Let It Be in its original form is a wonderful piece of work, even with the additions that went against the wishes of McCartney. The Phil Spector production is still hammy and holds a faux sentimentality, but it was popular for the times. Everyone from Leonard Cohen to Harry Nilsson was fond of the sound, and it made a hard fight for McCartney during the fallout and eventual end of The Beatles. There is, too, the suggestion that outsiders were what The Beatles needed. Fresh perspectives from new artists who would go on to not only cement their sound within the latter days of the discography, but keep the band whirring.

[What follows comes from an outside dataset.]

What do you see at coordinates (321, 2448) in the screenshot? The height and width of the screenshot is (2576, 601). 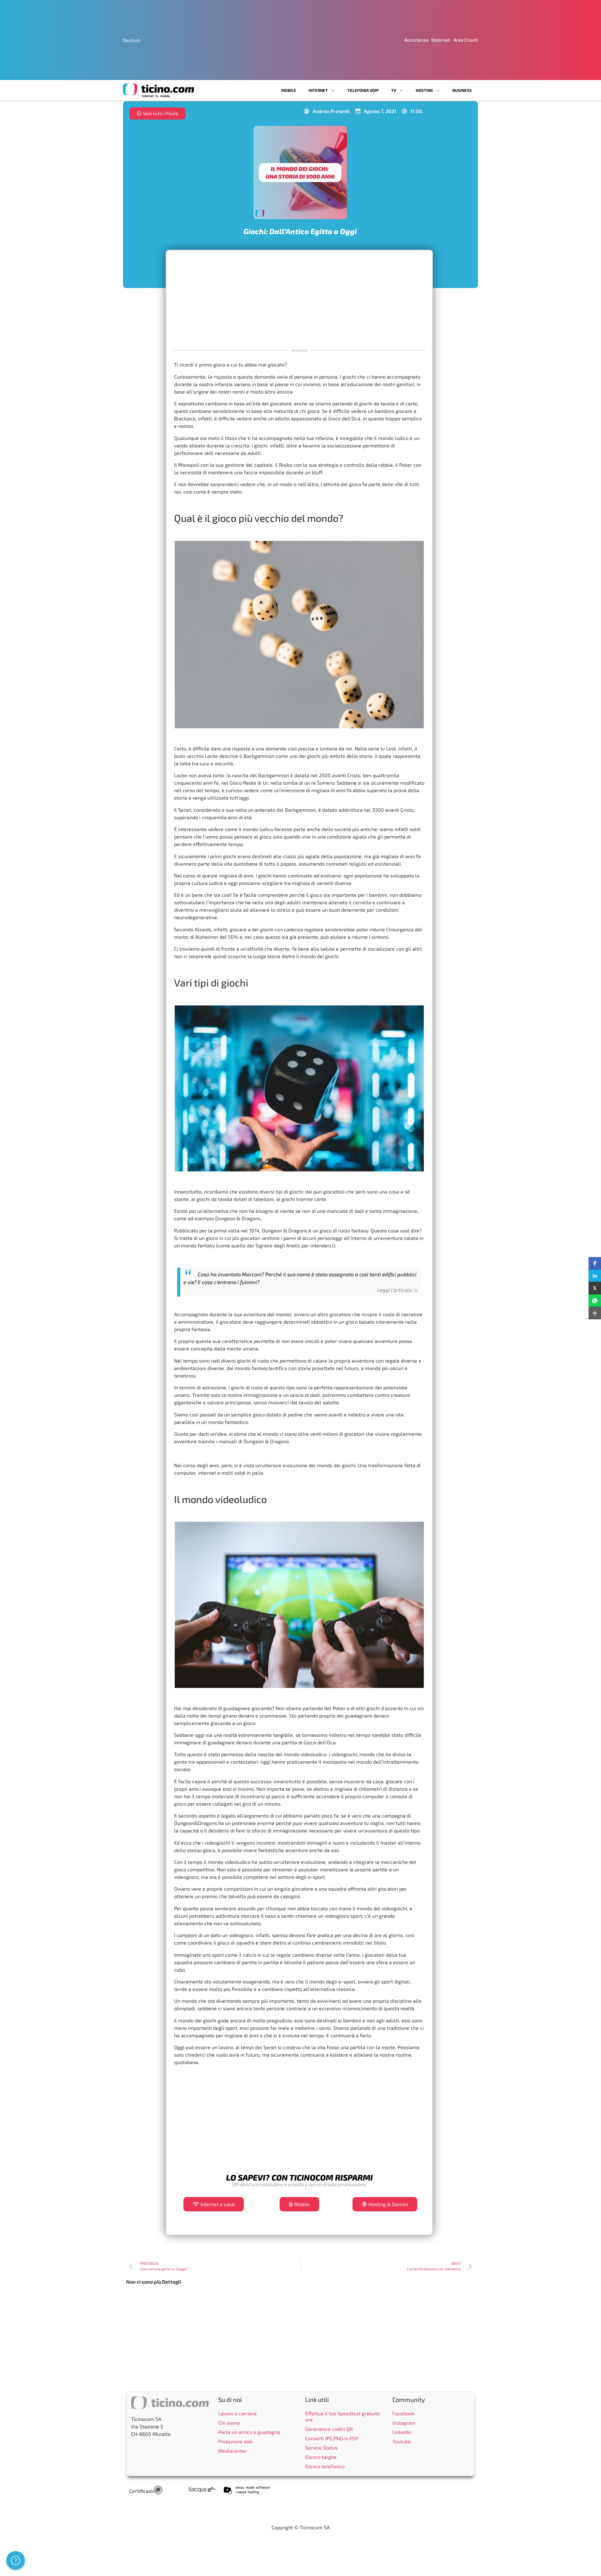 I see `Service Status` at bounding box center [321, 2448].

Relationships did improve when Billy Preston laid down keys, but as Harrison later suggested, these additions were the only way to keep the peace.
Spector and Klein were outsiders, too, and following the same logic as Preston and the desire to keep The Beatles going once Harrison left by inviting Eric Clapton, there is an acceptance that fresh voices must prevail in the creative war. It was a poor move to say the least, and Let it Be… Naked, does well to counter the unhappy McCartney mood, a dark period which he ended up in after trying to bring the band back together. It is one of the more heartbreaking moments in The Beatles’ history, but there is no denying that, in the early days of those recording sessions, and for a period at Apple Studios, The Beatles were fighting to be closer together than they had before. But they got too close, and found they had drifted apart both personally and influentially. What followed was a period of some incredible solo works, rightfully reappraised after release. Can McCartney be thanked for that? He had wanted the band closer than ever, and the opposite occurred. Whatever the case, the death knell for The Beatles came as soon as the band agreed, finally, they were going to get back in the studio.